START Material for this exercise

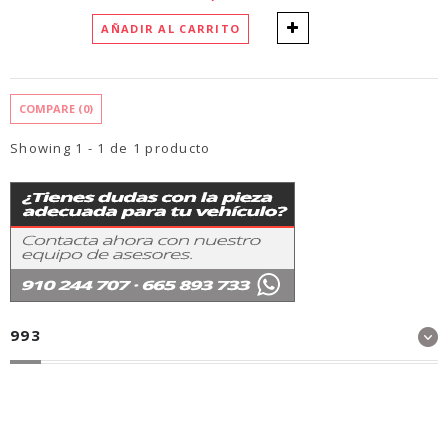
AÑADIR AL CARRITO
COMPARE (
0
)
Showing 1 - 1 de 1 producto
993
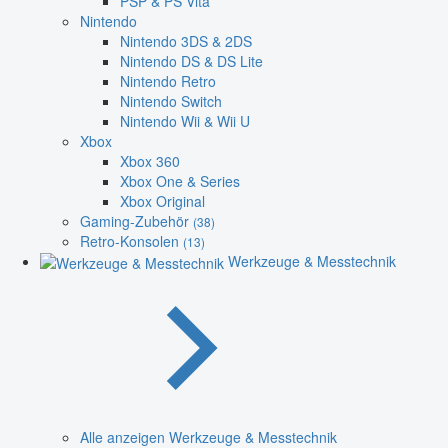
PSP & PS Vita
Nintendo
Nintendo 3DS & 2DS
Nintendo DS & DS Lite
Nintendo Retro
Nintendo Switch
Nintendo Wii & Wii U
Xbox
Xbox 360
Xbox One & Series
Xbox Original
Gaming-Zubehör
(38)
Retro-Konsolen
(13)
Werkzeuge & Messtechnik
Alle anzeigen Werkzeuge & Messtechnik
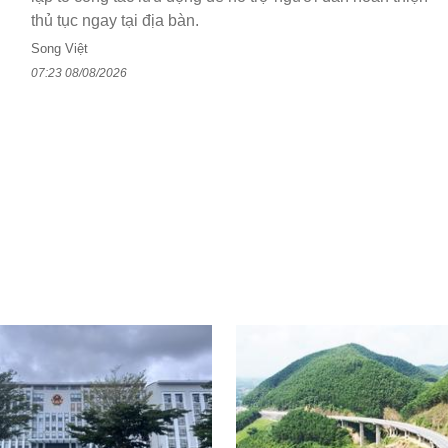
thủ tục ngay tại địa bàn.
Song Việt
07:23 08/08/2026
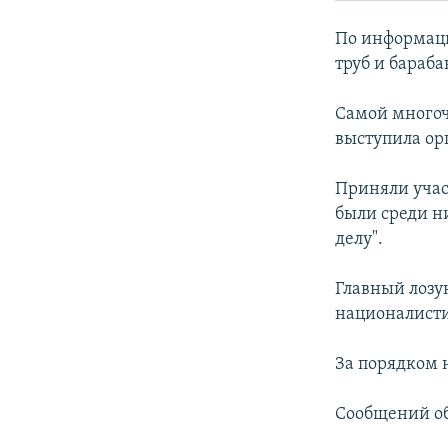
РАСПИСАНИЕ ВЕЩАНИЯ
ПОДПИШИТЕСЬ НА РАССЫЛКУ
По информаци
труб и бараб
Самой многоч
выступила ор
Приняли учас
были среди ни
делу".
Главный лозу
националисти
За порядком 
Сообщений об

END Material for this exercise

#### Directions:
Set down all of the entries exactly. Leave the pictures out.

#### Task response:
AÑADIR AL CARRITO
COMPARE (
0
)
Showing 1 - 1 de 1 producto
993
PSP & PS Vita
Nintendo
Nintendo 3DS & 2DS
Nintendo DS & DS Lite
Nintendo Retro
Nintendo Switch
Nintendo Wii & Wii U
Xbox
Xbox 360
Xbox One & Series
Xbox Original
Gaming-Zubehör
(38)
Retro-Konsolen
(13)
Werkzeuge & Messtechnik
Alle anzeigen Werkzeuge & Messtechnik
thủ tục ngay tại địa bàn.
Song Việt
07:23 08/08/2026
РАСПИСАНИЕ ВЕЩАНИЯ
ПОДПИШИТЕСЬ НА РАССЫЛКУ
По информаци
труб и бараб
Самой многоч
выступила ор
Приняли учас
были среди ни
делу".
Главный лозу
националисти
За порядком 
Сообщений об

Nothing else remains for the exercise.